In het kort
- Pensioenfondsen ABP en bouwfonds bpfBouw stappen in de financiering van projecten in ontwikkelingslanden.
- Daarmee schuiven de fondsen steeds verder in de richting van 'duurzaam' beleggen.
- Beleggen in ontwikkelingslanden is niet zonder risico. Door een uitgebreide selectie hopen de fondsen ongelukken te voorkomen.
Pensioenbeheerder APG steekt namens ambtenarenpensioenfonds ABP en bouwfonds bpfBouw $750 mln (€654 mln) in een nieuw obligatiefonds voor de financiering van projecten in ontwikkelingslanden. Dat maken APG en vermogensbeheerder ILX vandaag bekend. Daarmee schuiven de pensioenfondsen steeds verder op in de richting van wat duurzaam beleggen genoemd wordt.
Pensioenfonds ABP, behalve de grootste klant ook de eigenaar van APG, lag de laatste jaren onder vuur van actiegroepen en deelnemers vanwege de beleggingen in fossiele brandstoffen. ABP kondigde in oktober vorig jaar aan vanwege de klimaatverandering te stoppen met beleggen in producenten van fossiele brandstoffen, zoals bijvoorbeeld oliemaatschappij Shell.
Ontwikkelingsdoelen
De $750 mln die nu in het nieuwe fonds gestopt wordt is deels bedoeld om de klimaatverandering juist tegen te gaan. Het gaat bijvoorbeeld om leningen voor projecten voor de opwekking van duurzame energie, zoals zonnepanelen. Behalve hernieuwbare energie willen de pensioenfondsen ook bijdragen aan andere ontwikkelingsdoelen van de Verenigde Naties, zoals voldoende voedsel voor iedereen.
De projecten waarin geïnvesteerd zal worden zijn een selectie van projecten die al door ontwikkelingsbanken in gang zijn gezet en deels door hen worden gefinancierd.

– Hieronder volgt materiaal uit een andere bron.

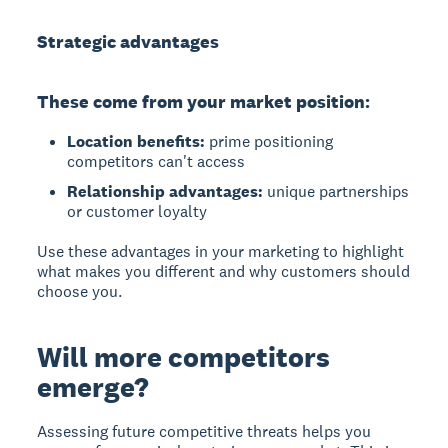
Strategic advantages
These come from your market position:
Location benefits:
prime positioning
competitors can't access
Relationship advantages:
unique partnerships
or customer loyalty
Use these advantages in your marketing to highlight
what makes you different and why customers should
choose you.
Will more competitors
emerge?
Assessing future competitive threats
helps you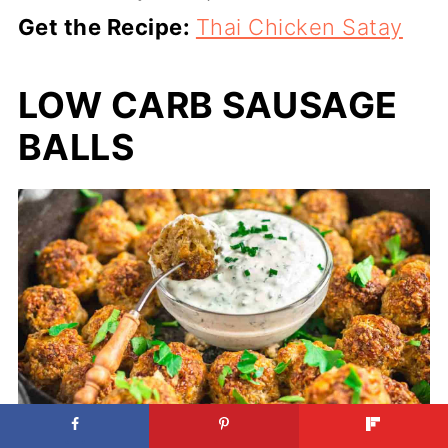
Get the Recipe:
Thai Chicken Satay
LOW CARB SAUSAGE
BALLS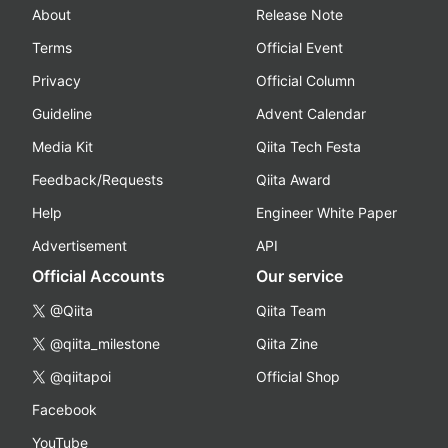
About
Release Note
Terms
Official Event
Privacy
Official Column
Guideline
Advent Calendar
Media Kit
Qiita Tech Festa
Feedback/Requests
Qiita Award
Help
Engineer White Paper
Advertisement
API
Official Accounts
Our service
@Qiita
Qiita Team
@qiita_milestone
Qiita Zine
@qiitapoi
Official Shop
Facebook
YouTube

Dat kunnen bijvoorbeeld projecten van het Nederlandse FMO zijn, maar ook van de Europese tegenhanger European Bank for Reconstruction and Development (EBRD) of de Wereldbank. APG belegt al in obligaties van deze banken én in staatsobligaties van ontwikkelingslanden, maar ziet het nieuwe fonds als een manier om het geld veel gerichter in te zetten.
ILX
'ILX maakt voor ons de selectie welke projecten we aan deel willen nemen en welke niet. Zo kunnen we veel preciezer bepalen op welke duurzame doelen we ons willen richten, en tegen welk rendement en welk risico', zegt Sjacco Schouten, hoofd obligaties opkomende markten bij APG. Fondsbeheerder ILX is gespecialiseerd in dit soort beleggingen en ook speciaal voor dit doel opgericht, met subsidie van de Nederlandse, Britse en Duitse overheid. Die overheden hopen dat er op deze manier meer beleggingsgeld richting ontwikkelingslanden stroomt.

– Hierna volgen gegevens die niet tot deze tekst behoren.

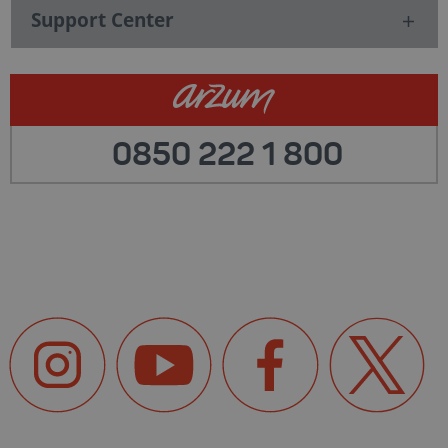
Support Center
0850 222 1 800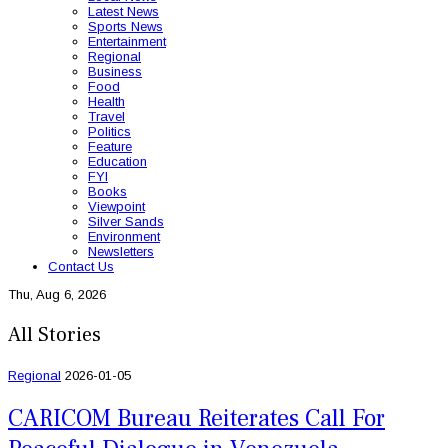
Latest News
Sports News
Entertainment
Regional
Business
Food
Health
Travel
Politics
Feature
Education
FYI
Books
Viewpoint
Silver Sands
Environment
Newsletters
Contact Us
Thu, Aug 6, 2026
All Stories
Regional
2026-01-05
CARICOM Bureau Reiterates Call For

Investeren in ontwikkelingslanden is bepaald niet zonder risico, zowel in financiële zin als in de zin van reputatieschade. Veel landen kampen met een slecht functionerende overheid en een welig tierende corruptie. Ontwikkelingsbank FMO, voor 51% in handen van de Staat, kwam de afgelopen jaren diverse malen in opspraak vanwege probleemprojecten. In Honduras financierde FMO bijvoorbeeld een bedrijf waarvan de topman later werd veroordeeld voor de moord op een prominente mensenrechtenactiviste.
Risico's
Schouten van APG hoopt de risico's in te dammen door de driedubbele selectie die er nu plaatsvindt. 'De ontwikkelingsbanken maken hun eigen selectie, waar ILX vervolgens weer haar selectie op doet. En uiteraard kijken wij ook nog eens goed naar waar we het geld van onze klanten insteken', aldus Schouten. Hij benadrukt dat de keuze voor deze vorm van beleggen behalve de duurzame doelstellingen vooral ook om het rendement draait.

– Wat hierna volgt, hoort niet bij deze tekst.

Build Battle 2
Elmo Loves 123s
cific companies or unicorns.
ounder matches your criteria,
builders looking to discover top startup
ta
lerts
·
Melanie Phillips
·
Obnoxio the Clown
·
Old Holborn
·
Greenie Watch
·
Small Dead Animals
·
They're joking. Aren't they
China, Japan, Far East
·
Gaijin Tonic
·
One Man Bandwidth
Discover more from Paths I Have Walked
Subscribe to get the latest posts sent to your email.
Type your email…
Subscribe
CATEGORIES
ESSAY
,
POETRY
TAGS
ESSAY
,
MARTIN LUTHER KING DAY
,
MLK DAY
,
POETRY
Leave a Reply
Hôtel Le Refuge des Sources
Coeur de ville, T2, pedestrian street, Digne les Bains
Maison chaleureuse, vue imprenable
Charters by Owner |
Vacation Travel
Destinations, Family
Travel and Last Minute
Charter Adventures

'Wij denken dat we op deze manier grofweg hetzelfde rendement kunnen halen als dat op bedrijfsobligaties in opkomende landen, en dat tegen minder risico. Ontwikkelingsbanken hebben over het algemeen een goede reputatie, de door hen verstrekte leningen worden doorgaans netjes terugbetaald.' De $750 mln is wat ILX betreft pas het begin: de vermogensbeheerder hoopt in eerste instantie nog eens $250 mln op te halen bij andere pensioenfondsen, waarmee de grootte van het fonds op $1 mrd (€872 mln) zou uitkomen.